MARSEILLE: "Tous ces objets partaient à la décharge, j'ai trouvé ça nul": se présentant comme un passionné d'histoire, un homme de 55 ans a comparu devant la justice mercredi à Aix-en-Provence pour avoir pillé, pendant des années, l'ex-plus grand camp militaire américain d'Europe.
"Vous ne saviez pas qu'il était interdit de faire des fouilles?", demande la présidente au prévenu, qui, depuis "tout petit", avait l'habitude de se promener dans cette zone.

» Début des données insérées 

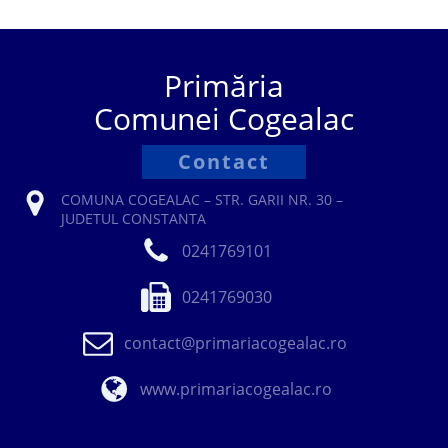
Primăria
Comunei Cogealac
Contact
COMUNA COGEALAC – STR. GARII NR. 30 –
JUDETUL CONSTANTA
0241769101
0241769030
contact@primariacogealac.ro
www.primariacogealac.ro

"Je sais que c'est interdit sur la préhistoire, les Romains, tout ça, mais je ne savais pas du tout que c'était interdit pour la dernière guerre", se défend l'homme, chez qui des milliers d'objets, pour l'essentiel de la Seconde Guerre mondiale, ont été retrouvés.
Des armes, des insignes, des plaques d'identité mais aussi des objets de la vie quotidienne provenant de l'ancien Camp de Calas, là où ont transité deux millions de soldats américains, entre 1944 et 1946, à l'ouest d'Aix-en-Provence.

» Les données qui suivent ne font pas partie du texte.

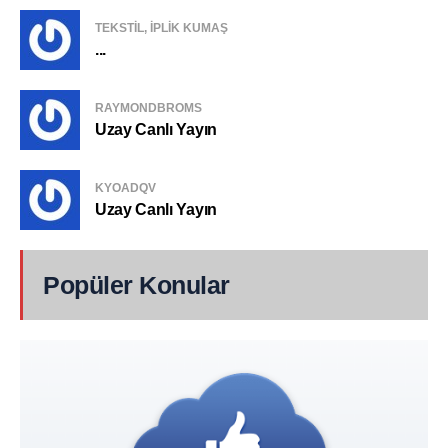
TEKSTIL, IPLIK KUMAŞ
...
RAYMONDBROMS
Uzay Canlı Yayın
KYOADQV
Uzay Canlı Yayın
Popüler Konular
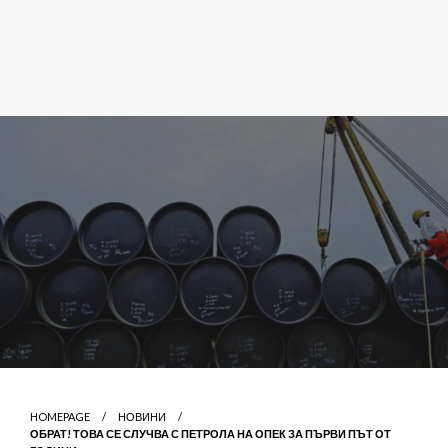
HOMEPAGE
НОВИНИ
ОБРАТ! ТОВА СЕ СЛУЧВА С ПЕТРОЛА НА ОПЕК ЗА ПЪРВИ ПЪТ ОТ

"C'est le plus grand camp militaire qui ait été installé en Europe, c'est une ville entière qu’on avait créée", rappelle à l'AFP Xavier Delestre, conservateur régional de l'archéologie à la Direction des affaires culturelles. Juste à côté se trouvait un camp de prisonniers allemands, dont proviennent également certains des objets pillés.

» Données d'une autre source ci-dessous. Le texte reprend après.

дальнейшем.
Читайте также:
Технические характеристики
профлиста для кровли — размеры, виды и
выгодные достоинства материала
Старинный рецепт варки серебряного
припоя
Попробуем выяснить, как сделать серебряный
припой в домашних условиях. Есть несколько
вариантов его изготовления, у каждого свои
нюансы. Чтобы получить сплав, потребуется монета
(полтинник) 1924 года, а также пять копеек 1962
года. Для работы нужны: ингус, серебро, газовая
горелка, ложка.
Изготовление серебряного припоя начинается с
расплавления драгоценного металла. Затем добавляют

"J’ai trouvé de vieux revolvers très dégradés, si je ne les avais pas gardés, ils seraient toujours sous terre", s'est défendu le prévenu, qui depuis douze ans utilisait un détecteur de métaux, ainsi qu'une mini-tractopelle, une fois.
"On lui reproche d’avoir mal conservé des objets qui étaient déjà en mauvais état", cingle son avocat, maître Samir Bouchama. Les objets exhumés étaient exposés au domicile de son client, où une pièce entière leur était dédiée, mais aussi stockés dans deux garages et cinq conteneurs.
Ces conditions de conservation, notamment en raison des importantes variations de température dans les conteneurs, ont causé "d'importants dégâts" à ces vestiges, a souligné la présidente, évoquant des frais de restauration "de 1 000 à 3 000 euros par objet".
"La meilleure des protections" pour ces vestiges, "c’est de les laisser en l’état", a rappelé Xavier Delestre à la barre.
Soucieux de voir prononcée une "sanction concrète", pour que le prévenu prenne conscience "des dommages créés au patrimoine culturel français", le procureur, Antoine Guintini, a requis 240 jours-amende à 20 euros.
"Quand on aime l'histoire, on ne la piétine pas", a fait valoir l'avocat de la Drac, maître Pascal Antiq, selon qui , dans ce dossier, "monsieur a dégradé ce site pour son plaisir personnel": ici "on est passé de la passion à la compulsion, peut-être même à la pathologie".
La décision a été mise en délibéré au 22 février.